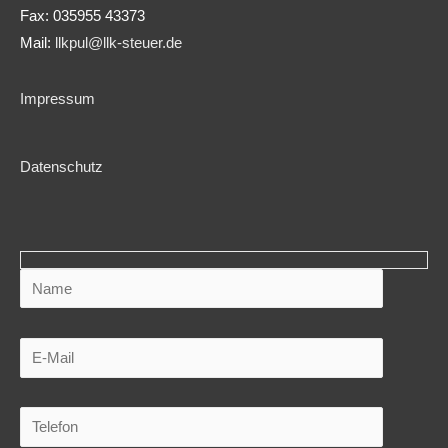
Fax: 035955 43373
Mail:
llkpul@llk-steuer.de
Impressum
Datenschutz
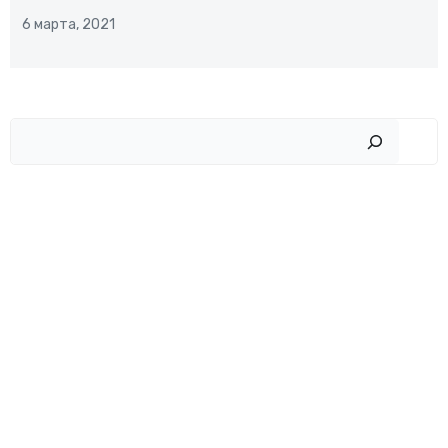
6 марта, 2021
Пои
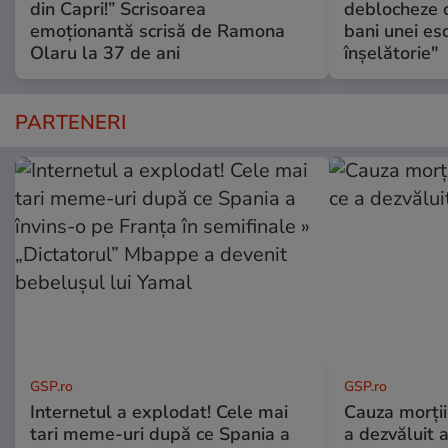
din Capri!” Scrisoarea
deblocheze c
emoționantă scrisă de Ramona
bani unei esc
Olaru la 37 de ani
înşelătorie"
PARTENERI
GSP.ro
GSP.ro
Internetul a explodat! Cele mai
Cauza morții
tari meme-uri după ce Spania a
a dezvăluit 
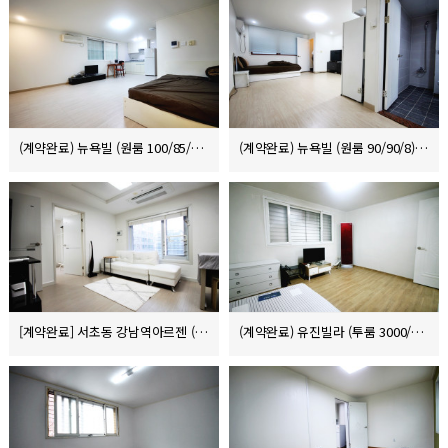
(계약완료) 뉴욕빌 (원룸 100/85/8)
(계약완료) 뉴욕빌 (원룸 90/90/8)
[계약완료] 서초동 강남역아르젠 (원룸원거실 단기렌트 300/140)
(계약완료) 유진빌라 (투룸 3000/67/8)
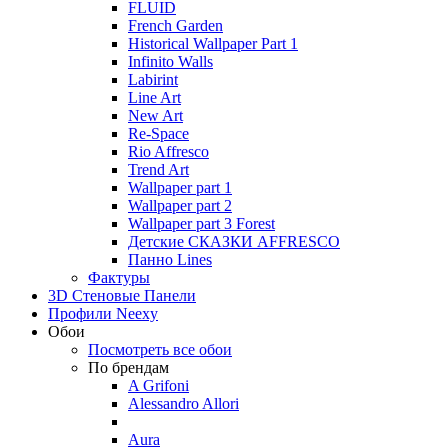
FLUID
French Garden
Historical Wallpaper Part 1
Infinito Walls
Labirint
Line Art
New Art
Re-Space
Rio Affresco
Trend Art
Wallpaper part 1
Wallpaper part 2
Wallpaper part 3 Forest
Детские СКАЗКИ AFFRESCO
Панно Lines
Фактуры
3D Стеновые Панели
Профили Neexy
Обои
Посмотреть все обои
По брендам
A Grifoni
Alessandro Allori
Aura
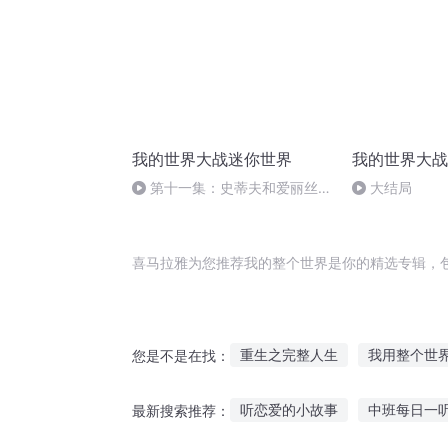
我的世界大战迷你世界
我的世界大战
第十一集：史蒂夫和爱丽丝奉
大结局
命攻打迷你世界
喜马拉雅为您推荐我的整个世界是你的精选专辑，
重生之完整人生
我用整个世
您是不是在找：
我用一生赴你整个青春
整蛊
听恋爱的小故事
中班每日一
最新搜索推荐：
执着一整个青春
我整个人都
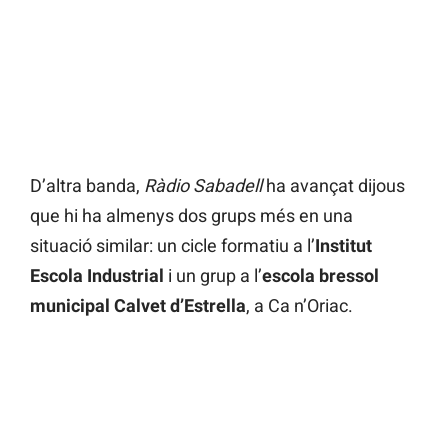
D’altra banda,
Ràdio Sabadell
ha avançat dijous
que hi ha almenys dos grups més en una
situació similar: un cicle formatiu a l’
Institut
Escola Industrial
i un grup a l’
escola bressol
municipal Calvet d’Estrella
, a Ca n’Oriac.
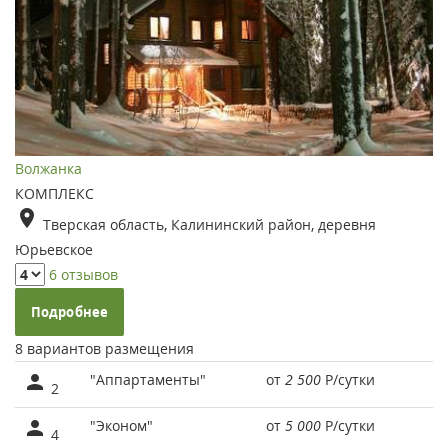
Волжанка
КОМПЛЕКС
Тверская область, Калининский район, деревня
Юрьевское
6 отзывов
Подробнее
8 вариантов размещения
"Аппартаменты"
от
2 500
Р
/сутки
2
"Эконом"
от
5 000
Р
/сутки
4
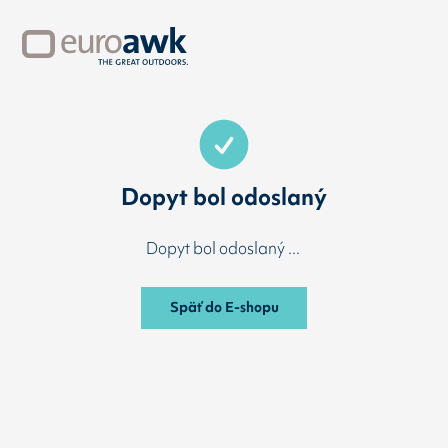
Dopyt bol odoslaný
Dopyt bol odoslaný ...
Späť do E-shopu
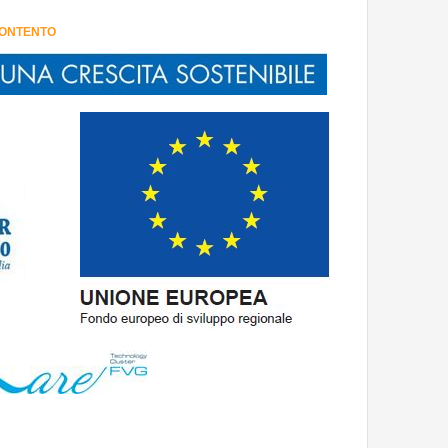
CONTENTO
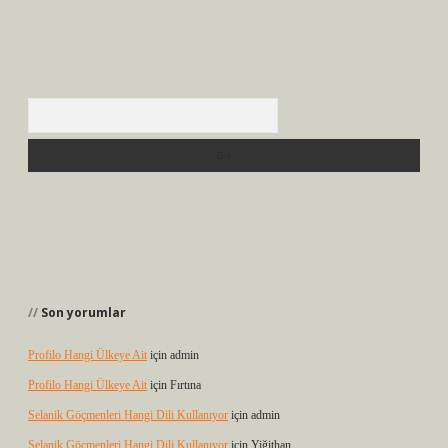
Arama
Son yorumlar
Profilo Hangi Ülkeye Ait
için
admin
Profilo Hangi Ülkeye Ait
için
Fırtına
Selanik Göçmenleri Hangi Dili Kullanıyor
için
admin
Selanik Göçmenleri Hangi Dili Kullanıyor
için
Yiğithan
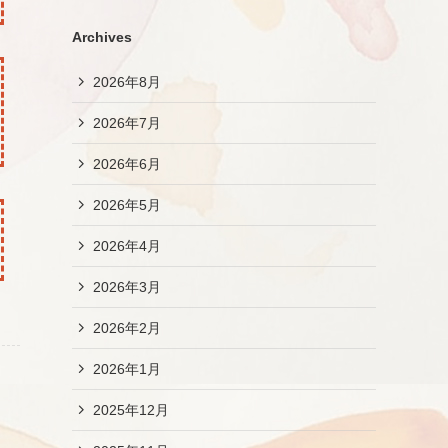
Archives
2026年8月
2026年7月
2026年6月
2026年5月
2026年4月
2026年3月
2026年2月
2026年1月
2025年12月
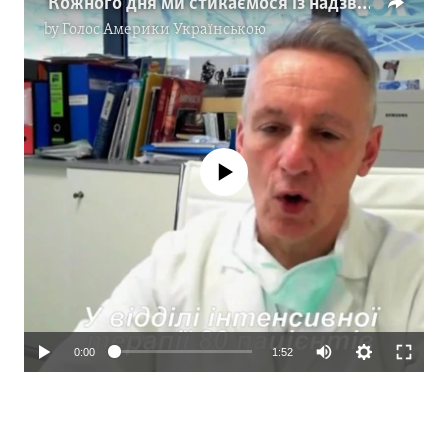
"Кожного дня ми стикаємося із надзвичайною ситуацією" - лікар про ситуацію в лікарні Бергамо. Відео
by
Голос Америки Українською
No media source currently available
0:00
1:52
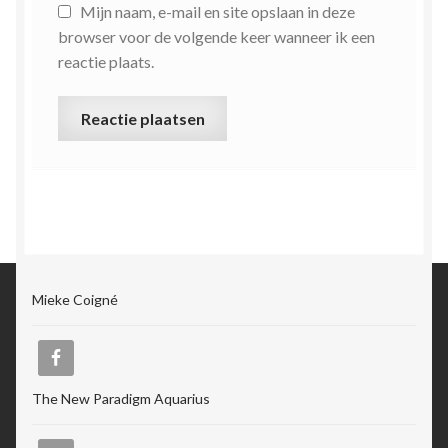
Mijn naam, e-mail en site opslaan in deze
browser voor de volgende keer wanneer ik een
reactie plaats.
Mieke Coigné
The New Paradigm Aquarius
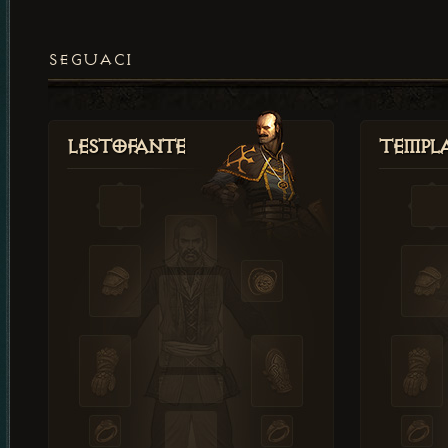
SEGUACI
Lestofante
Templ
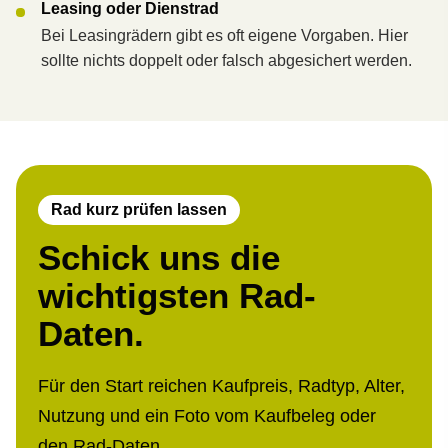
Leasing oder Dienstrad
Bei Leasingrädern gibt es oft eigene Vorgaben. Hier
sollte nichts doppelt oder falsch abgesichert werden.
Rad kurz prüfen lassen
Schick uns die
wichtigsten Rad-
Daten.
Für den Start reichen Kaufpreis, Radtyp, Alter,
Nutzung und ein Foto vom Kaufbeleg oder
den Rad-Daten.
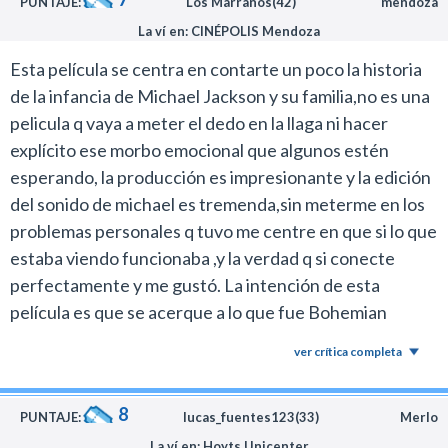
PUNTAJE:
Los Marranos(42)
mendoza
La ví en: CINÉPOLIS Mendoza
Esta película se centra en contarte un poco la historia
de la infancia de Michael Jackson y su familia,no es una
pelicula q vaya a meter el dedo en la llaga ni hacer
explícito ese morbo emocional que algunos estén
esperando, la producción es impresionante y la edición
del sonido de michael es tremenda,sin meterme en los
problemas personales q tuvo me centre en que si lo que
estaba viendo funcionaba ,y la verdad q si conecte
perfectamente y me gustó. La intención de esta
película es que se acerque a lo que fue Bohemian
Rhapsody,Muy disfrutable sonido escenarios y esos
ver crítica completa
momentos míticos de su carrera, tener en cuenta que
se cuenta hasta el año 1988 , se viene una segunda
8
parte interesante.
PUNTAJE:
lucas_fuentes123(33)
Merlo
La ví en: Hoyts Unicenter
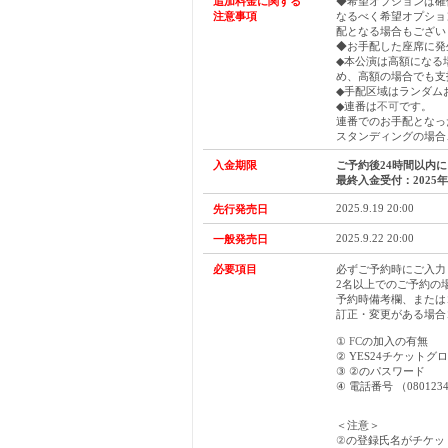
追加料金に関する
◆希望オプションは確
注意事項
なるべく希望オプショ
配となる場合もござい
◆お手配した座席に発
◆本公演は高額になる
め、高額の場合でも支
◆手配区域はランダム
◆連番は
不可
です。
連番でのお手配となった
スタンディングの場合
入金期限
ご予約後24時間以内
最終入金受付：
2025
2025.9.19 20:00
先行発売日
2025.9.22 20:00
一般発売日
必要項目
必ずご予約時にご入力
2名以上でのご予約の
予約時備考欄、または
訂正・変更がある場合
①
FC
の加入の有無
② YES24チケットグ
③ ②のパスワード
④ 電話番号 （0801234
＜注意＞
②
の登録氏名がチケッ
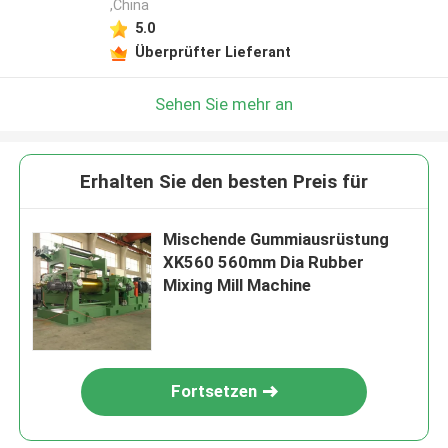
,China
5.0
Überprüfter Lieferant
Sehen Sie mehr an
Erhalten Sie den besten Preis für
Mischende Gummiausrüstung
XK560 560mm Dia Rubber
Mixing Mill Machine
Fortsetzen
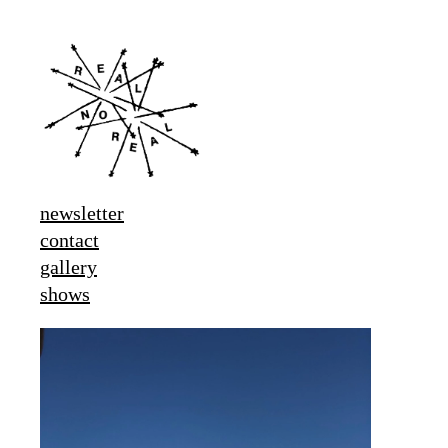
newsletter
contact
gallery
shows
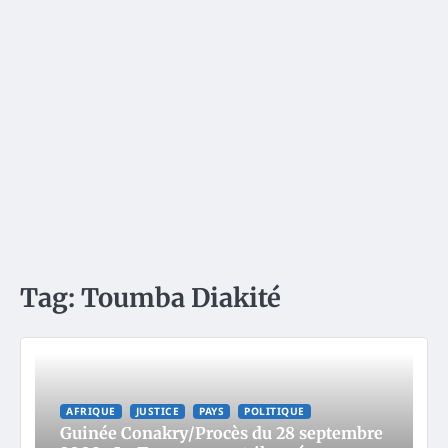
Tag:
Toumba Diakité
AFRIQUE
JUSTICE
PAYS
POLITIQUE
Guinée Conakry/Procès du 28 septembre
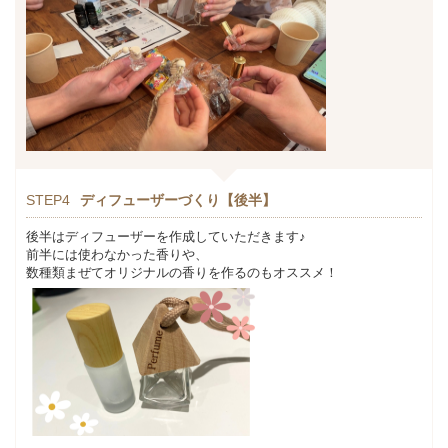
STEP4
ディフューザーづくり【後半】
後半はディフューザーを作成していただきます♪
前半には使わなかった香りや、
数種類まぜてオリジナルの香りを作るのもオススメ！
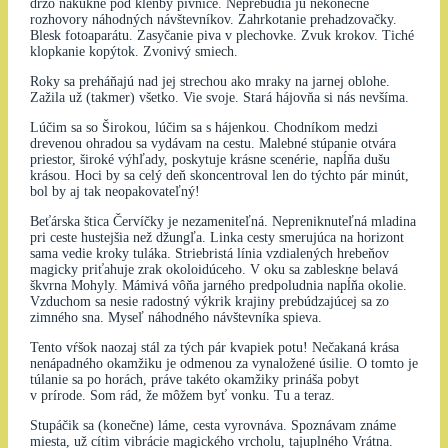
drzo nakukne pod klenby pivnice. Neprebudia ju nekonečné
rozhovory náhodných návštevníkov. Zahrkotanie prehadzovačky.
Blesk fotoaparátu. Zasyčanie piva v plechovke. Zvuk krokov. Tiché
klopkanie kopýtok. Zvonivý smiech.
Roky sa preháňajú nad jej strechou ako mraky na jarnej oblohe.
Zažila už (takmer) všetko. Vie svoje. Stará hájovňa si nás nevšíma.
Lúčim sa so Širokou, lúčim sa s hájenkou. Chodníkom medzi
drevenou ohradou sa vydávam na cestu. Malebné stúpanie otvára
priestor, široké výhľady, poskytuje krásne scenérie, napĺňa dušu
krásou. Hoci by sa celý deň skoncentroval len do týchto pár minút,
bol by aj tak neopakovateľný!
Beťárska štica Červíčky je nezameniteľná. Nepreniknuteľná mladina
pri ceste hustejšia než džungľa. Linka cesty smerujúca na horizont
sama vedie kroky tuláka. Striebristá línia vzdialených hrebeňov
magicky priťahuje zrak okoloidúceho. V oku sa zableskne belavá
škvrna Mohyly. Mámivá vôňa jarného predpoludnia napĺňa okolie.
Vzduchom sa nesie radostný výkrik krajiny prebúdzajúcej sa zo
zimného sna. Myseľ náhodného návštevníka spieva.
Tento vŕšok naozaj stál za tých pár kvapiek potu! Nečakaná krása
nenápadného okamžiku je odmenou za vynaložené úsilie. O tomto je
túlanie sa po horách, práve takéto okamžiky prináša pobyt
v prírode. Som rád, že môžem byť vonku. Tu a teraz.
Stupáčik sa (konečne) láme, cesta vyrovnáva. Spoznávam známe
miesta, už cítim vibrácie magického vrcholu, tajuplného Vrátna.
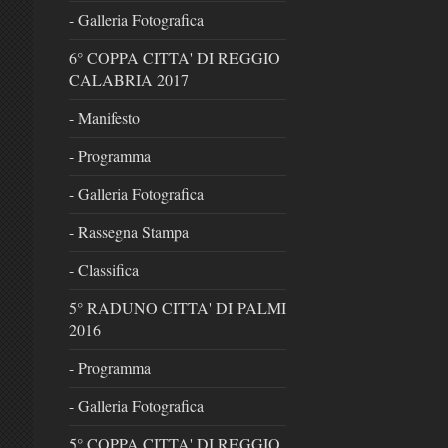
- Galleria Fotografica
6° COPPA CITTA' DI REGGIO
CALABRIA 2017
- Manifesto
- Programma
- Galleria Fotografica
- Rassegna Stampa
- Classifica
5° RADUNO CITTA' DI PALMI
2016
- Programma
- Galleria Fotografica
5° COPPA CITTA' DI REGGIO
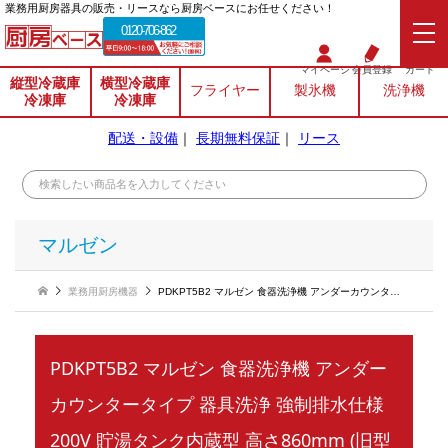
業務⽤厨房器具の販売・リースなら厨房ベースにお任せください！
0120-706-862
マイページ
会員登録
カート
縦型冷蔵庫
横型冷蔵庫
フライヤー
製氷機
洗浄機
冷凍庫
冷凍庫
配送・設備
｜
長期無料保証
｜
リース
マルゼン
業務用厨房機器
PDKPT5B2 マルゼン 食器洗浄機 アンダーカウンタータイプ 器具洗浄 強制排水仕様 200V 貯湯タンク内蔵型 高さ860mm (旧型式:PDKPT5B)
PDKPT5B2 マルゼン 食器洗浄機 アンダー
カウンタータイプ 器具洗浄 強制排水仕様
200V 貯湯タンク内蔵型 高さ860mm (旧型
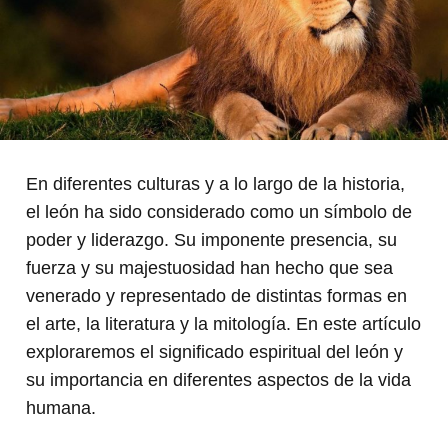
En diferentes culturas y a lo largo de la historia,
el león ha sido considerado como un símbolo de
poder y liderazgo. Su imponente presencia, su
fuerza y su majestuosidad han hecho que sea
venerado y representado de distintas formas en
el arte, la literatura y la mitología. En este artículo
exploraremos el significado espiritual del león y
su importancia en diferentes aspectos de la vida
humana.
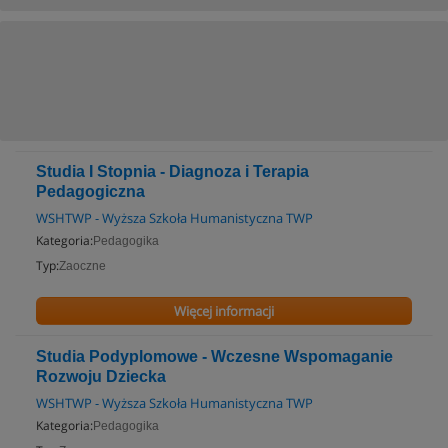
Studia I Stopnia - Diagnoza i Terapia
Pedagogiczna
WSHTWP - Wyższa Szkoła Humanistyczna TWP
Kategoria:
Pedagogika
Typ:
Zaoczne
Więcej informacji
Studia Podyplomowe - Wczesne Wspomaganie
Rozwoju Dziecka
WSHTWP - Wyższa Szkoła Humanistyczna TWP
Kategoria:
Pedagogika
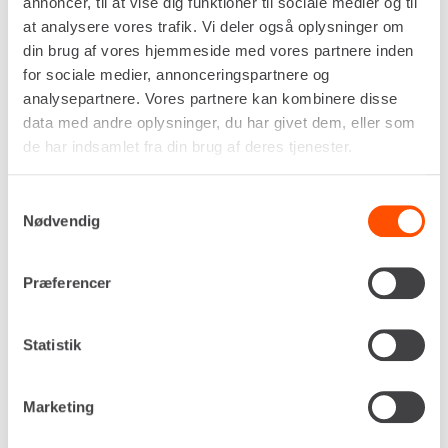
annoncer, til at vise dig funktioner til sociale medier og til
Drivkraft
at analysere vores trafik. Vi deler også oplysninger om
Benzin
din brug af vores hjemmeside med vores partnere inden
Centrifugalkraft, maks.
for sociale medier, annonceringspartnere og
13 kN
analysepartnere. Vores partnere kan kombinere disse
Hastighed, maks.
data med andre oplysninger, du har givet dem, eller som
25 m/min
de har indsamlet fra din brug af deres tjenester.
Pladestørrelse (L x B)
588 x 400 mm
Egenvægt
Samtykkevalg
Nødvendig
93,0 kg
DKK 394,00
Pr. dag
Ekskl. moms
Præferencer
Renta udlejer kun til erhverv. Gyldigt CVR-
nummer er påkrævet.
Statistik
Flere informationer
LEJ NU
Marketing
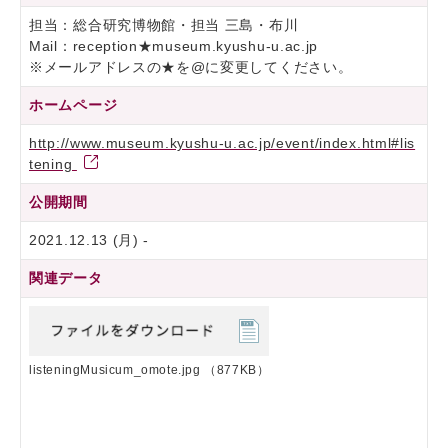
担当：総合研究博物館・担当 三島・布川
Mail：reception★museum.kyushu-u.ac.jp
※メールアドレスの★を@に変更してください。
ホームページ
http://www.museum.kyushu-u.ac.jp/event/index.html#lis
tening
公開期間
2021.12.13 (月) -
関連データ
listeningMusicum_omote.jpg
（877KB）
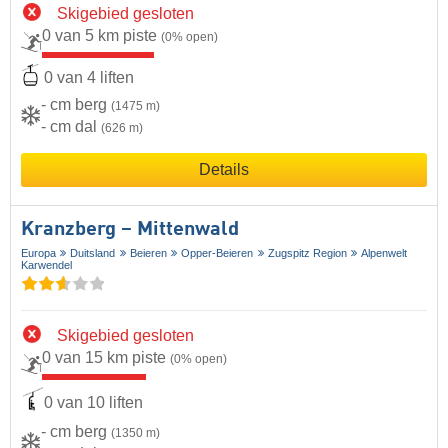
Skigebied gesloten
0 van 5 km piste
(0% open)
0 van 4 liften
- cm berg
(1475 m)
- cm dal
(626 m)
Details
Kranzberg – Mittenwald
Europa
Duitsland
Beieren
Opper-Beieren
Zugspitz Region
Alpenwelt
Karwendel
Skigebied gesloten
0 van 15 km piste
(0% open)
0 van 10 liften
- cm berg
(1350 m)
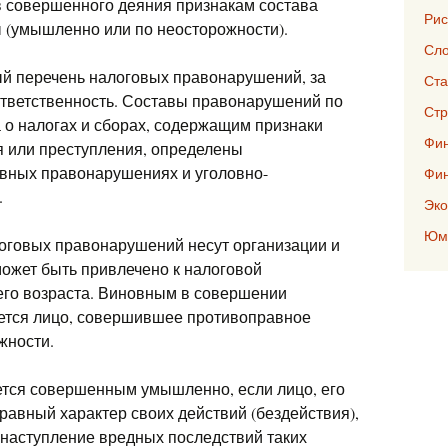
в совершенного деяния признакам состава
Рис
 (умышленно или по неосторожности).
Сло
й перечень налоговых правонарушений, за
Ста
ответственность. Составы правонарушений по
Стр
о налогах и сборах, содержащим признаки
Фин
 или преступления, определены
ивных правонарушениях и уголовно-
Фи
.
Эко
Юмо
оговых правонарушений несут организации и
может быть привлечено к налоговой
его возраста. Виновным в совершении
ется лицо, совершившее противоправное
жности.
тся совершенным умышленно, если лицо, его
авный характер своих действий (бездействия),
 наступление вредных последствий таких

=== WHAT IS NEEDED ===
Find the line with "Historical Wallpaper Part 1" in the entries above. Set down exactly every line from it up to and including the line with "ha avançat dijous", images excluded.

=== ANSWER ===
Historical Wallpaper Part 1
Infinito Walls
Labirint
Line Art
New Art
Re-Space
Rio Affresco
Trend Art
Wallpaper part 1
Wallpaper part 2
Wallpaper part 3 Forest
Детские СКАЗКИ AFFRESCO
Панно Lines
Фактуры
3D Стеновые Панели
Профили Neexy
Обои
Посмотреть все обои
По брендам
A Grifoni
Alessandro Allori
Aura
我的世界大战迷你世界
我的世界大战
第十一集：史蒂夫和爱丽丝奉
大结局
命攻打迷你世界
喜马拉雅为您推荐我的整个世界是你的精选专辑，
重生之完整人生
我用整个世
您是不是在找：
我用一生赴你整个青春
整蛊
听恋爱的小故事
中班每日一
最新搜索推荐：
执着一整个青春
我整个人都
D’altra banda,
Ràdio Sabadell
ha avançat dijous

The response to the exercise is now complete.